В самом деле, ему отлично были видны спускавшиеся в долину эскадроны французских кирасир. Это была та кавалерия, которую решил бросить в атаку Наполеон, чтобы прорвать центр русских.
Но Ермолова смутило другое. Он видел и русскую кавалерию, видел гусар, по три справа выезжавших из-за рощи у деревни Госса. Гусары не видели французов, а если бы увидели, то не успели бы перестроиться.
— А ведь наших сомнут, — подумал вслух Ермолов.
И это была правда, потому что гусары ехали тонкой линией и не могли выдержать атаки плотного строя французских кирасир.
Слепцов же думал о том, что они оба очутились между французами и нашими и при атаке их ожидает смерть или плен… Он беспокоился о Ермолове больше, чем о себе.
Между русскими и французами оставалось не более тысячи шагов.
Ермолов оглянулся, сразу увидел необычную бледность всегда румяного Слепцова и вдруг спокойно и весело сказал:
— Ну вот и самое время платить пари… Спой-ка мне, голубчик, «Я нигде дружка не вижу»…
Слепцов опешил.
— Пой! — сердито закричал Ермолов. — Слышишь, пой, раз проиграл!
Слепцов подбоченился и, поглядывая в сторону французов, не очень уверенно, но довольно громко запел. Он сам себя не слышал, вряд ли слышал его Ермолов, потому что земля гудела от топота нескольких тысяч коней.
— Нечисто поешь, — усмехаясь, бросил Ермолов, — ну, хватит…
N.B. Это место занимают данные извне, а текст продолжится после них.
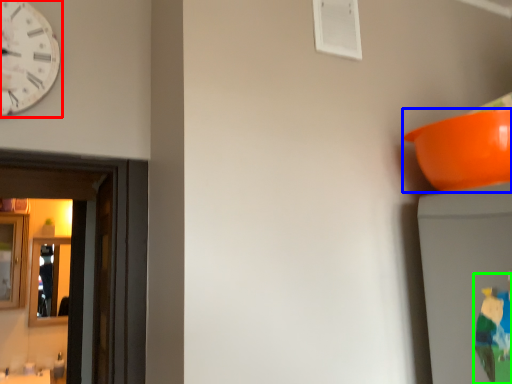 Question: Which object is the closest to the wall clock (highlighted by a red box)? Choose among these: bowl (highlighted by a blue box) or toy (highlighted by a green box).

Choices:
 (A) bowl
 (B) toy

Answer: (A) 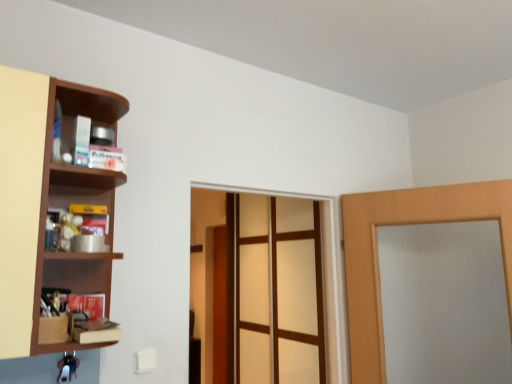 Question: Can you confirm if translucent glass screen door at center is wider than brown wooden shelf at left?

Choices:
 (A) no
 (B) yes

Answer: (A)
Это была опасная шутка. Наш современник, пожалуй, не поверит, что в такую минуту русский генерал, герой Отечественной войны, мог сыграть шутку со своим адъютантом. Однако так оно было, и долго еще после боя офицеры и старослуживые солдаты хвалили за лихость своего генерала. Впрочем, возможно, это была бы его последняя шутка, если бы картина не изменилась. От глубокого оврага, перерезавшего поле боя, вдруг отделилась плотная ярко-алая масса всадников — скакали лейб-казаки, личный конвой императора Александра. И теперь было ясно, что сейчас произойдет сшибка казачьей лавы и французских кирасир.
Все это случилось на глазах Ермолова и Слепцова в течение пяти минут: оба они даже не успели сообразить — откуда здесь взялись лейб-казаки.
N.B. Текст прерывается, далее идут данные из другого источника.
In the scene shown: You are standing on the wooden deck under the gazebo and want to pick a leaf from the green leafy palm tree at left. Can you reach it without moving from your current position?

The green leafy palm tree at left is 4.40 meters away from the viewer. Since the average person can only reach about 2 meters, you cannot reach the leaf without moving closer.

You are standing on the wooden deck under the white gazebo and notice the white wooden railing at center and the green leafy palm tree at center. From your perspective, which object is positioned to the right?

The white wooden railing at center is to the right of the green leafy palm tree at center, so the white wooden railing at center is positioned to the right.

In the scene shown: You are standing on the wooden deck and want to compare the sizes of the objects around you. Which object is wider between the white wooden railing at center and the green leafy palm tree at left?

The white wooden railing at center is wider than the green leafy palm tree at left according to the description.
Как это случилось, они узнали впоследствии.
25
Едва Ермолов покинул позиции гренадерского корпуса, началась шестая атака неприятеля, и на исходе ее Раевского ранила пуля в шею. Обмотав шею платком, он, не сходя с коня, повел гренадер в контратаку. Мундир генерала был залит кровью. Разгоряченный, но в то же время внимательный ко всему, что происходило вокруг, Раевский не упускал из виду сосредоточения кавалерии неприятеля. Но тут его отвлекло новое и неожиданное для него обстоятельство.
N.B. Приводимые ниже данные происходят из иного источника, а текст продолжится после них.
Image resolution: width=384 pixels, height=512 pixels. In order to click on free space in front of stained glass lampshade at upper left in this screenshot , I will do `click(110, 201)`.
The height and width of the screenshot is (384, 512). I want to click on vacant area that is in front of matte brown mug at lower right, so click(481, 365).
— Император! — послышался крик адъютанта.
Повернув коня, Раевский поехал к оврагу и увидел группу всадников, поднимающихся гуськом по тропинке из оврага.
Император Александр, главнокомандующий Барклай де Толли и свита появились на передовой линии. Александр мельком взглянул на окровавленную шею Раевского. Он не выносил вида крови, но старался сохранять спокойствие, — это стоило ему немалых усилий. Он верил, что его появление воодушевит войска.
Барклай, угрюмый, как всегда, — даже более, чем всегда, — хорошо понимал, что именно сейчас здесь нужны австрийцы, но они по вине упрямого и глупого Шварценберга бессмысленно завязли в болотах между Плейссой и Эльстером.
Гренадеры оставались спокойны, они глядели не на императора и блестящую свиту всадников, а на своего раненого генерала. И Барклай, немного знавший русских солдат, подумал, что дело здесь далеко не безнадежно.
— Неприятель сосредоточил все силы у Вахау, — докладывал Раевский, — сейчас ждем его атаки…
— Кавалерия? — стараясь говорить спокойно, перебил Александр и показал перчаткой на темное, поблескивающее металлом пятно впереди.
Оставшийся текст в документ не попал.